→ SUPPLIED ENTRIES:
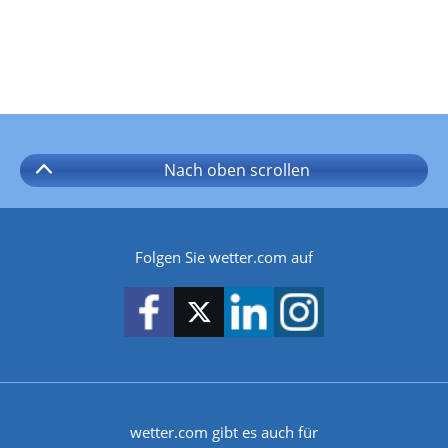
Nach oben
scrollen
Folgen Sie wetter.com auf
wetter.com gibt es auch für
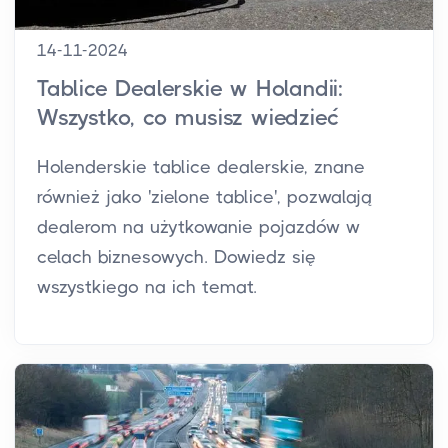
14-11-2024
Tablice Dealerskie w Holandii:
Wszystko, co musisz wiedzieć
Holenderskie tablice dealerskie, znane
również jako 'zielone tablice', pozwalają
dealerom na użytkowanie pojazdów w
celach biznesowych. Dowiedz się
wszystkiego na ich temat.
==
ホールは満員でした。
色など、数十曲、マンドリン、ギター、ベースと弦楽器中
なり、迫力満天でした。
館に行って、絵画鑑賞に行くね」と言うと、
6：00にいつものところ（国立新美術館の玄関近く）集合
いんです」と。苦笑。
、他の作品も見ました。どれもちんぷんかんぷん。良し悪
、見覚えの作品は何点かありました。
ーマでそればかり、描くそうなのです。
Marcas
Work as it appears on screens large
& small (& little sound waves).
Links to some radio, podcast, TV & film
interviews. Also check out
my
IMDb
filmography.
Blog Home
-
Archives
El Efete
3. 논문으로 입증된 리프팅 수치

→ WHAT YOU HAVE TO DO:
Take the listing above and repeat exactly the lines from the one containing "celach biznesowych. Dowiedz się" through the one containing "wszystkiego na ich temat.", both included.

→ EXERCISE OUTPUT:
celach biznesowych. Dowiedz się
wszystkiego na ich temat.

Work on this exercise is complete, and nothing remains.